En 1976, Michael Jensen et William H. Meckling avancent que la structure de financement d'une entreprise répond à un arbitrage entre deux coûts d'agence[21]. Les coûts d'agence font référence aux conséquences d'une divergence d'intérêts entre actionnaires et dirigeants.

La solution la plus courante à ces divergences d’intérêts consiste à rendre les dirigeants eux-mêmes actionnaires où à leur offrir une rémunération dépendante de la performance des actions, par le biais de stock-options. Ces deux solutions sont coûteuses pour les actionnaires car elles diluent leur part des profits. Pour limiter la distribution d’actions et de stock-options, il convient d’en augmenter la sensibilité aux efforts des dirigeants, c’est-à-dire d’augmenter la sensibilité de la rentabilité financière à la performance opérationnelle des activités. Ce dernier objectif peut-être atteint par un effet de levier accru, c’est-à-dire par l’accroissement du niveau d’endettement de la société.

Cependant, les stock-options présentent un profil de rémunération différent des actions. En particulier, la richesse de l’actionnaire varie parfaitement avec le prix des actions. En revanche, la richesse d’un porteur d’options d’achats n’est sensible aux variations du prix des actions qu’au-dessus du prix d’exercice de ses options. Lorsque le prix de l’action est en dessous du prix d’exercice, toute baisse supplémentaire est sans effet sur lui. Dans ces circonstances, le dirigeant porteur d’options d’achat est susceptible de profiter de l’appréciation du prix de l’action mais insensible à une dégradation. Il existe donc pour lui une forte incitation à prendre des risques inconsidérés au détriment des actionnaires, un comportement qui sera favorisé par un très fort effet de levier de la dette.

Finalement, du point de vue de la théorie de l’agence, la dette a deux effets incitatifs contradictoires sur les motivations des dirigeants qu’il convient d’équilibrer :

  • La dette démultiplie l’effet incitatif des mécanismes de participation à la performance financière de l’entreprise. Elle permet donc de réduire la dilution des actionnaires nécessaire pour atteindre un certain niveau d’efforts des dirigeants.
  • La dette peut encourager les dirigeants détenteurs de stock options à prendre des risques inconsidérés au détriment des actionnaires.

Pratique de la finance d'entreprise

Schéma synoptique des pans de la finance

Principaux titres financiers

Dans le cadre de la finance d’entreprise, on peut distinguer trois grandes classes de titres financiers.

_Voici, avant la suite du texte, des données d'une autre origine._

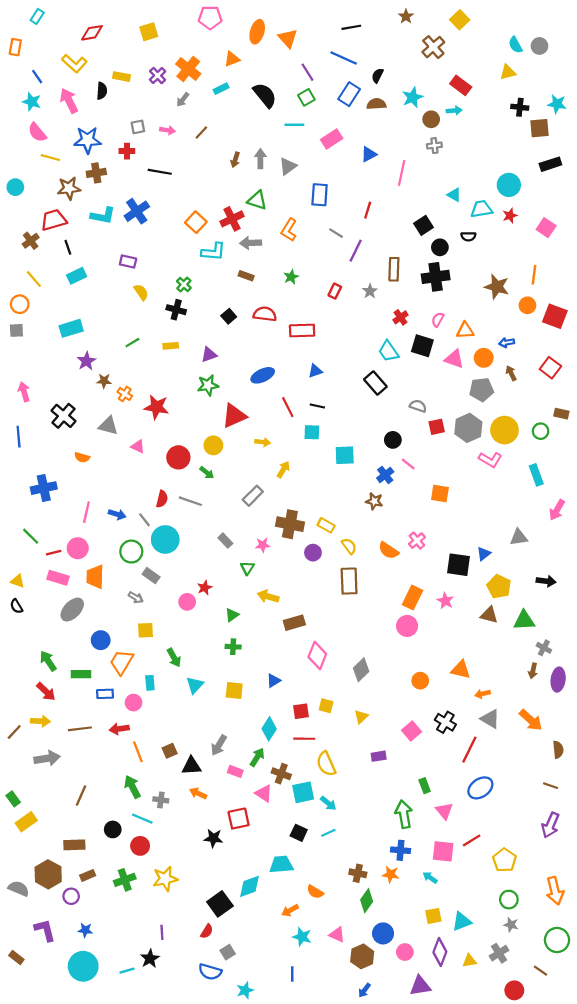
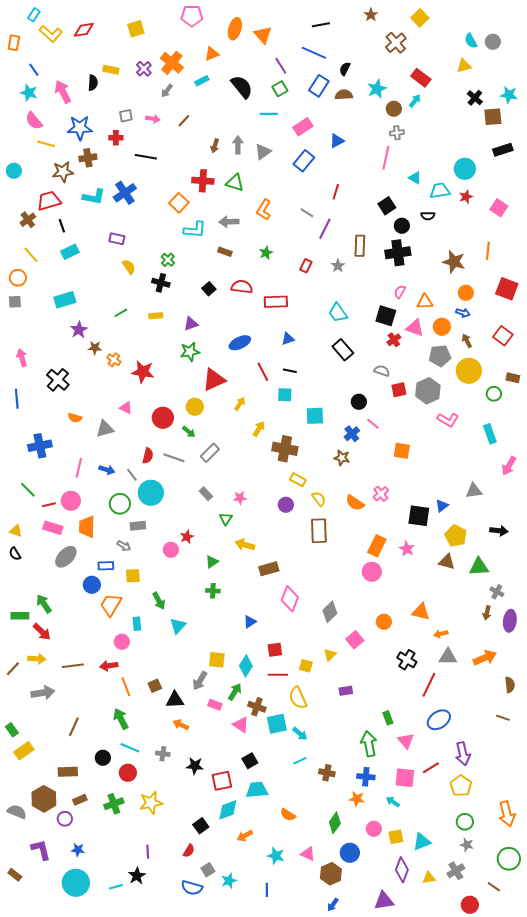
yellow L-shape: (74, 63) -> (51, 34), moved
black cross: (520, 107) -> (475, 98), turned 35
cyan arrow: (454, 111) -> (415, 101), turned -48
pink line: (402, 173) -> (386, 158), moved
blue rectangle: (320, 195) -> (304, 161), moved, turned 35
red cross: (232, 219) -> (203, 181), moved, turned 30
orange circle: (527, 305) -> (466, 293), moved
red cross: (401, 317) -> (394, 340), moved
blue arrow: (507, 343) -> (463, 313), turned -152
cyan trapezoid: (388, 351) -> (338, 313), moved
gray triangle: (108, 426) -> (105, 429), moved, turned -30
yellow circle: (504, 430) -> (469, 371), moved
yellow arrow: (263, 442) -> (240, 404), turned -64
gray rectangle: (253, 496) -> (210, 453), moved
brown cross: (290, 524) -> (285, 449), moved
gray rectangle: (151, 576) -> (138, 526), turned -42
green rectangle: (81, 674) -> (20, 616), moved
yellow square: (234, 691) -> (217, 660), moved
blue rectangle: (105, 694) -> (106, 566), moved
yellow square: (326, 706) -> (306, 666), moved
gray triangle: (490, 719) -> (448, 657), turned -30
orange arrow: (531, 720) -> (485, 658), turned -65
pink square: (411, 731) -> (355, 640), moved
gray cross: (161, 800) -> (163, 754), moved
red square: (239, 819) -> (222, 781), moved
purple arrow: (550, 825) -> (463, 754), moved, turned -35
black square: (299, 833) -> (250, 761), moved, turned 35
brown cross: (358, 873) -> (327, 773), moved
black square: (220, 904) -> (201, 826), size x0.7
orange arrow: (290, 910) -> (245, 836), moved
pink circle: (405, 952) -> (374, 829), moved
cyan star: (245, 990) -> (229, 881), moved

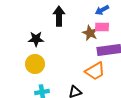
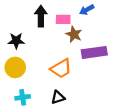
pink rectangle: (102, 27) -> (63, 19), moved
orange trapezoid: (95, 71) -> (61, 68), moved

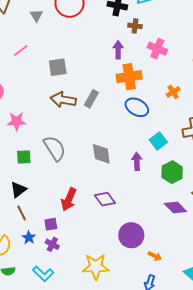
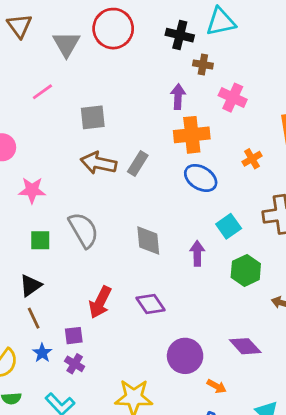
gray triangle: (36, 16) -> (66, 44), size x1.5
purple diamond: (175, 207) -> (245, 346), moved

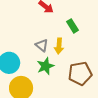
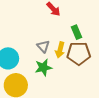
brown pentagon: (80, 74) -> (79, 53), moved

  • Les actions sont des titres de propriété conférant un droit de contrôle sur une société ainsi qu'un droit au partage des bénéfices. Ces droits sont généralement proportionnels à la part du capital social représenté, mais des classes d'actions particulières peuvent différer de ce modèle (droit de vote double, actions de préférence...).
  • Les obligations sont des titres de créance donnant le droit au paiement régulier d'un « coupon » jusqu'à remboursement de leur valeur faciale d'émission. Les obligations sont vendues, rémunérées et remboursées par les sociétés qui les émettent. Les porteurs peuvent les céder, sur un marché boursier lorsqu'elles sont cotées mais plus généralement de gré à gré. Le prix de revente d'une obligation est affecté par l'évolution de la perception par le marché de la solvabilité de la société émettrice.
  • Les produits dérivés, qui sont des titres financiers donnant droit à des revenus en fonction de la survenance d’événements. En finance d’entreprise l’option est un titre souvent utilisé et qui donne le droit d’acheter ou de vendre un actif, typiquement une action, à un prix et pendant une période convenues à l’avance.
Une obligation émise en 1623

La combinaison de ces trois classes d’actifs permet l’émission de produits hybrides. Par exemple, l’obligation convertible en actions combine une obligation et une option d'achat. Le porteur peut alors passer d'une rémunération fixe (obligation) à variable (conversion en actions) selon la performance ex post de la société émettrice.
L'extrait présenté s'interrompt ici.